## What you have to do
What lines of the data hold the string "collapse"? Copy them all.
# # # # # # #
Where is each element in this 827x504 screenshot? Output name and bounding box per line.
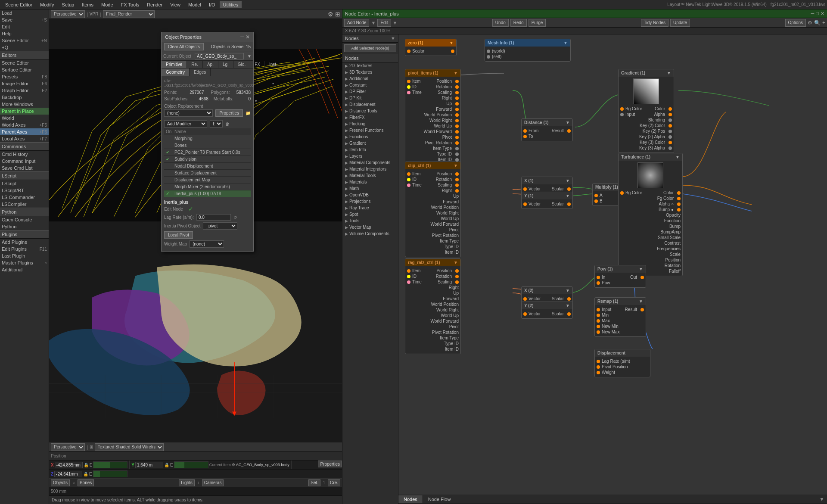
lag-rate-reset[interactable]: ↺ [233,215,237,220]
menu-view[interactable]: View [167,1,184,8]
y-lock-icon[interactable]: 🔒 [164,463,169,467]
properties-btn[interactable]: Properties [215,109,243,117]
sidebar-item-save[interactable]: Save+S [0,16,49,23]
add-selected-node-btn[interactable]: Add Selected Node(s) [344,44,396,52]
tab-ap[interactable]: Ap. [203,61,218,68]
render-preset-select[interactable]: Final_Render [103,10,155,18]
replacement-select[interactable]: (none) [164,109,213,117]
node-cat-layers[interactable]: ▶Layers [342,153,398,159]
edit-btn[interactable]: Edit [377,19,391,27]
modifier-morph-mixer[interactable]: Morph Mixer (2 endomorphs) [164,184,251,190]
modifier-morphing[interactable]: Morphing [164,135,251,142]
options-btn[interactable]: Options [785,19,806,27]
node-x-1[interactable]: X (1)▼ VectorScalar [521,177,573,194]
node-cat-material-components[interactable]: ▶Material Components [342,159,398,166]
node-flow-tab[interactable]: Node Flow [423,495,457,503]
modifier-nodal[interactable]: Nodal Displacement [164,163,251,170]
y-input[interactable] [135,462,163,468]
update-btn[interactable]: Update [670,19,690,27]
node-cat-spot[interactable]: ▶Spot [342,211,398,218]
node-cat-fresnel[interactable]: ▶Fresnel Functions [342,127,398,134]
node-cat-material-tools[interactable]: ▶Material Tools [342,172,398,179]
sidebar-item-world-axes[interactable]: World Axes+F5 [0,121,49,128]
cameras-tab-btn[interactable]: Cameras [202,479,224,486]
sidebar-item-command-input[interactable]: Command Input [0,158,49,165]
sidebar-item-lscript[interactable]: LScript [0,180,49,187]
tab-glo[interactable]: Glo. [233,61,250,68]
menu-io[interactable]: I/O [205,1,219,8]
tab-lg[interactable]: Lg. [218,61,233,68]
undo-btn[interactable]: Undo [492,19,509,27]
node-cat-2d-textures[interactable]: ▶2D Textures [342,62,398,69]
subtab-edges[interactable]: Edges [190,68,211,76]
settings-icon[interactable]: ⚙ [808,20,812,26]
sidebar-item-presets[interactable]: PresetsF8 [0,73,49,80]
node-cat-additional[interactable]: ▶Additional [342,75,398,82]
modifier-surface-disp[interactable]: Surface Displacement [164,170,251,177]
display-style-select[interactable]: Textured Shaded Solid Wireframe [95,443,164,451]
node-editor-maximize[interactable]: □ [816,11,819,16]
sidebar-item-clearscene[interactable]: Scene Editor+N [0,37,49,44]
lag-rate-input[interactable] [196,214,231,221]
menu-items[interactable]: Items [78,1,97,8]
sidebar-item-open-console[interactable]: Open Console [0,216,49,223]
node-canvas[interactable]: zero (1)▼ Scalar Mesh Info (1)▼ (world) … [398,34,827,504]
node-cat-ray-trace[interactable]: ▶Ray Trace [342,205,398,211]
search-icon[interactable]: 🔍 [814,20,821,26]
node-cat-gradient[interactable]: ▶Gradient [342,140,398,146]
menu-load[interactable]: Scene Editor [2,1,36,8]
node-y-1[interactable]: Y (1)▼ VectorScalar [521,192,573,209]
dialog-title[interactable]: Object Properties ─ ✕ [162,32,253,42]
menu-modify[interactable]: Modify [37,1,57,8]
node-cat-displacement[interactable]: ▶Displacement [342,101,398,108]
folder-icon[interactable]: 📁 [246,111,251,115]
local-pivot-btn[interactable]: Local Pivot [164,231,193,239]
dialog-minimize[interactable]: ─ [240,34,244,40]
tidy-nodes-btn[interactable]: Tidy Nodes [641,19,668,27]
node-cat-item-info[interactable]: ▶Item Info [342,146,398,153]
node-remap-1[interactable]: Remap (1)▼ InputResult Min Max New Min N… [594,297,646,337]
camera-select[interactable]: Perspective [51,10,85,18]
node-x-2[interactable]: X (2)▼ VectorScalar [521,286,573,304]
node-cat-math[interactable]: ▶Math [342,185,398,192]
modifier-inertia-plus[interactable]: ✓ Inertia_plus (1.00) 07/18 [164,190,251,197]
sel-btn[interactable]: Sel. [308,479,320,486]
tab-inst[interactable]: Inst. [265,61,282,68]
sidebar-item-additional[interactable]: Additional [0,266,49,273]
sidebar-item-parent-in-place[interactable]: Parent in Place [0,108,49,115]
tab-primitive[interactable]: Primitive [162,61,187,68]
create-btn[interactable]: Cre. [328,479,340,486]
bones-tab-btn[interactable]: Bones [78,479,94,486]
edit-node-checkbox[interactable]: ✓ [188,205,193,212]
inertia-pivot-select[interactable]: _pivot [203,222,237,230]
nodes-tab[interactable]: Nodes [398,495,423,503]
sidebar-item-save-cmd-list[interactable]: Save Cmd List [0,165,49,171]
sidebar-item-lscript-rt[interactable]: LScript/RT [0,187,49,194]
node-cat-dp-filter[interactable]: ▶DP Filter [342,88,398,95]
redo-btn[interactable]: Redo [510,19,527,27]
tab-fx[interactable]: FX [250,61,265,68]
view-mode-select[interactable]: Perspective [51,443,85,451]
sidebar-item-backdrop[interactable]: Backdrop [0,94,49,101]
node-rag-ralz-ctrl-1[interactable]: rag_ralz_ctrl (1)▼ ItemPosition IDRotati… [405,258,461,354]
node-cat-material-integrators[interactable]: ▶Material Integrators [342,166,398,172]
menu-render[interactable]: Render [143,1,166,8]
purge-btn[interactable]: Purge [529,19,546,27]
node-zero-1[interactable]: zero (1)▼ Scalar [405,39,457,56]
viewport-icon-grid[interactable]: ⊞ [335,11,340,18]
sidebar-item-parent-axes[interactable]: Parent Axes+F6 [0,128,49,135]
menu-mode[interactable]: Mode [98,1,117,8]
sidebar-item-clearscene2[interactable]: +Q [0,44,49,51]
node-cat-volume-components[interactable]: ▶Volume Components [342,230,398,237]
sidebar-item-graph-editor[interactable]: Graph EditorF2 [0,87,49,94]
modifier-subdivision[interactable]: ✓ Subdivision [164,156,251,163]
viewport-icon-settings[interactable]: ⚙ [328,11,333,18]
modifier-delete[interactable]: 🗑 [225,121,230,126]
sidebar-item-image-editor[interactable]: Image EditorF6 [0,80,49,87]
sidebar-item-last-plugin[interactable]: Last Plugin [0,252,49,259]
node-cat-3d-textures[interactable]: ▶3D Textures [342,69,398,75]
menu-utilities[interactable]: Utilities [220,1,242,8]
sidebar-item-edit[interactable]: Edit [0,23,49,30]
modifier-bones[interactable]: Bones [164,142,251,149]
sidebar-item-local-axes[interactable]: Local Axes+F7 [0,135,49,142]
# # # # # # #
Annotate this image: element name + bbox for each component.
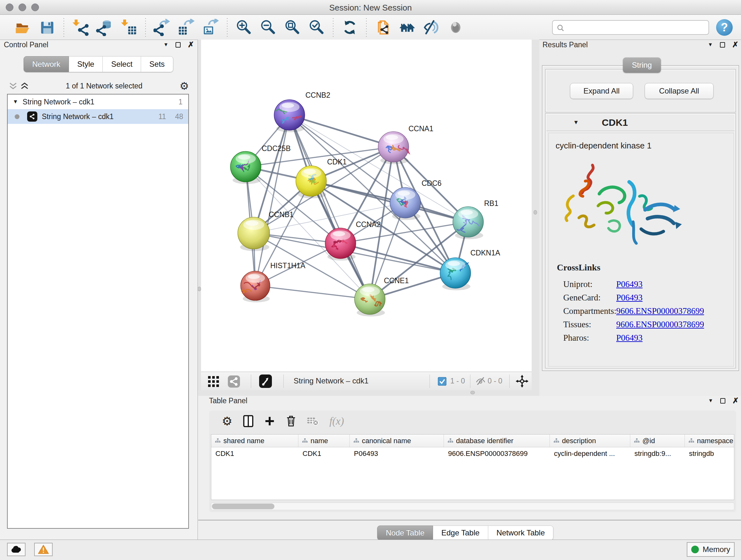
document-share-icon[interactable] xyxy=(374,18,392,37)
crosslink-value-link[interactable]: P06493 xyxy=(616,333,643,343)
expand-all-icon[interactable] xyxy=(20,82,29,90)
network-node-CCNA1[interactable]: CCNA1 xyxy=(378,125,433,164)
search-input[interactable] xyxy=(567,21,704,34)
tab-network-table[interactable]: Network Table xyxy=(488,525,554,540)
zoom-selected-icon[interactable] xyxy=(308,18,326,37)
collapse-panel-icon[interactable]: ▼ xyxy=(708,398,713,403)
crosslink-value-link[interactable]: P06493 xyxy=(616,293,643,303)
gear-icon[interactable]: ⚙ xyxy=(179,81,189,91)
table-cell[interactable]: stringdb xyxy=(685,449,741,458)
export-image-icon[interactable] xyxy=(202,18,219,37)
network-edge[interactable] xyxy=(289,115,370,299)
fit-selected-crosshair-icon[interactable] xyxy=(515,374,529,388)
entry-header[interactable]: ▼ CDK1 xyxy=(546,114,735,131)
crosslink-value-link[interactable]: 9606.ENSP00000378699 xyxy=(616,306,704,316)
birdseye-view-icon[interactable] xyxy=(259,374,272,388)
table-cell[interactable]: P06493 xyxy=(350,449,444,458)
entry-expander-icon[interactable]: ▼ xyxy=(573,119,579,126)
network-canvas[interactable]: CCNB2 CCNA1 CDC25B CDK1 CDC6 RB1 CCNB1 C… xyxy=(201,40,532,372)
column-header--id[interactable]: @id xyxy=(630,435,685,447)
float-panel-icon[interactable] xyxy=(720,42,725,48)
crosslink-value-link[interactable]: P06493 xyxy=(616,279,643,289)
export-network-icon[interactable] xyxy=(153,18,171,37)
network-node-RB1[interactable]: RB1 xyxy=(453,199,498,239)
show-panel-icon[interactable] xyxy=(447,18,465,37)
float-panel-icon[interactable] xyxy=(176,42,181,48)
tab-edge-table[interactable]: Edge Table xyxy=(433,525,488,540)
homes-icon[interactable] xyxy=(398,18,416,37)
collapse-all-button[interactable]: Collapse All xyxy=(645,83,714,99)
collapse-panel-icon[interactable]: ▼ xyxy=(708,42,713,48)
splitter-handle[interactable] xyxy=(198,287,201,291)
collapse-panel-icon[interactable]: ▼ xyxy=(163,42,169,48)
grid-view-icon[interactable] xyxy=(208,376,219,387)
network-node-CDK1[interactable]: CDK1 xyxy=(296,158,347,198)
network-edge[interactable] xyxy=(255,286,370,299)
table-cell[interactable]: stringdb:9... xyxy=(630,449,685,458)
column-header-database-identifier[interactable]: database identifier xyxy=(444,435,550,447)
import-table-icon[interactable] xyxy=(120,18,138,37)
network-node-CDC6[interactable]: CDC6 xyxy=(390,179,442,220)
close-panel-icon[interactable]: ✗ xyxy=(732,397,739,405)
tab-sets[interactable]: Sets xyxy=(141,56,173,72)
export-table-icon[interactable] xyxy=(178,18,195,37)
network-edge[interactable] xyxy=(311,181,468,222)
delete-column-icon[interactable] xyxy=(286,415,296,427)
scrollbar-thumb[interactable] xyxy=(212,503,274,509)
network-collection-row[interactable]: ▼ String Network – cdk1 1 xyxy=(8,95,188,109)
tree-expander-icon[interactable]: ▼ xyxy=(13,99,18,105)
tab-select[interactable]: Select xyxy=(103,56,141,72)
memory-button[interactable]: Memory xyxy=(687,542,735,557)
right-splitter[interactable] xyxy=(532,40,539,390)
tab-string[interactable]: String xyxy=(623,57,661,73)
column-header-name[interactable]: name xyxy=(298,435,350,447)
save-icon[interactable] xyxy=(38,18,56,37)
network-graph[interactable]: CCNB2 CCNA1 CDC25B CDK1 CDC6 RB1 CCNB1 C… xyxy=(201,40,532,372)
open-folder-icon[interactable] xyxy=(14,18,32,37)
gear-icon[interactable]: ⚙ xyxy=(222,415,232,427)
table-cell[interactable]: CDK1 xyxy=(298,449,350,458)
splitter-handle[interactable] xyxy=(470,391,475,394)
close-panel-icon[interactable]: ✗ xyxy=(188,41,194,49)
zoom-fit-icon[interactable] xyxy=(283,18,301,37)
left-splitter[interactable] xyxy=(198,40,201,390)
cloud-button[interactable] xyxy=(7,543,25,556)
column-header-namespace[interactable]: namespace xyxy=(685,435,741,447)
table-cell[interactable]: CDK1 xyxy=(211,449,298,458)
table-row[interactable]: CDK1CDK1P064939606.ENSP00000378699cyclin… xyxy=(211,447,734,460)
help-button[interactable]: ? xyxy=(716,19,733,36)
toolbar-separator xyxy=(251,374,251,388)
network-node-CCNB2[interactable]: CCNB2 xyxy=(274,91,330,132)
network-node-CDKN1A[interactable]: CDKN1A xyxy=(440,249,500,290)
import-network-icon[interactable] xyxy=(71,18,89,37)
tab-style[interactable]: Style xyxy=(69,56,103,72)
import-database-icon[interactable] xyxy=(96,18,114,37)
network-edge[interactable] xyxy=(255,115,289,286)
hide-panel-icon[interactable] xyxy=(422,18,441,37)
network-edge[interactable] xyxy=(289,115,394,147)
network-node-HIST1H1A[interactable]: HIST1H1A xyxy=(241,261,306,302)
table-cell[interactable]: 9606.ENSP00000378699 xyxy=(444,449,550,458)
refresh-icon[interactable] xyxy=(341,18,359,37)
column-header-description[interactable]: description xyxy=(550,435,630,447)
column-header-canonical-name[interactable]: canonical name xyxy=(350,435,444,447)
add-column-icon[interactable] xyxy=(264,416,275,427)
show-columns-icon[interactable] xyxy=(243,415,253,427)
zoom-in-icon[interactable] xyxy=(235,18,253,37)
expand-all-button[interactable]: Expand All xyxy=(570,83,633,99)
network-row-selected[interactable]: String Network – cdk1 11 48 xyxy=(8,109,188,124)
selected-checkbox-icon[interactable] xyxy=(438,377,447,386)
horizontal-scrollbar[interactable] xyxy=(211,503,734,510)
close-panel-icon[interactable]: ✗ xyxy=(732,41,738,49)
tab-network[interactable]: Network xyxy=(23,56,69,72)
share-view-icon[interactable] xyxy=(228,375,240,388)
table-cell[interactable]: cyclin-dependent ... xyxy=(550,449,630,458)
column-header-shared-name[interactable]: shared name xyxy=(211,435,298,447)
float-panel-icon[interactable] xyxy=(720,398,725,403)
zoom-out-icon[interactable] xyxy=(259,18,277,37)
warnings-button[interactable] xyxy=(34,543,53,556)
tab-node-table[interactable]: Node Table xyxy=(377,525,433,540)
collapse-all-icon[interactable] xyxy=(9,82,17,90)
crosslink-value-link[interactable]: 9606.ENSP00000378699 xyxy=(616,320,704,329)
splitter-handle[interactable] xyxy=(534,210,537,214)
# # # # # # #
## Written solution
collapse-panel-icon[interactable]: ▼ xyxy=(708,398,713,403)
collapse-all-button[interactable]: Collapse All xyxy=(645,83,714,99)
collapse-panel-icon[interactable]: ▼ xyxy=(708,42,713,48)
collapse-panel-icon[interactable]: ▼ xyxy=(163,42,169,48)
collapse-all-icon[interactable] xyxy=(9,82,17,90)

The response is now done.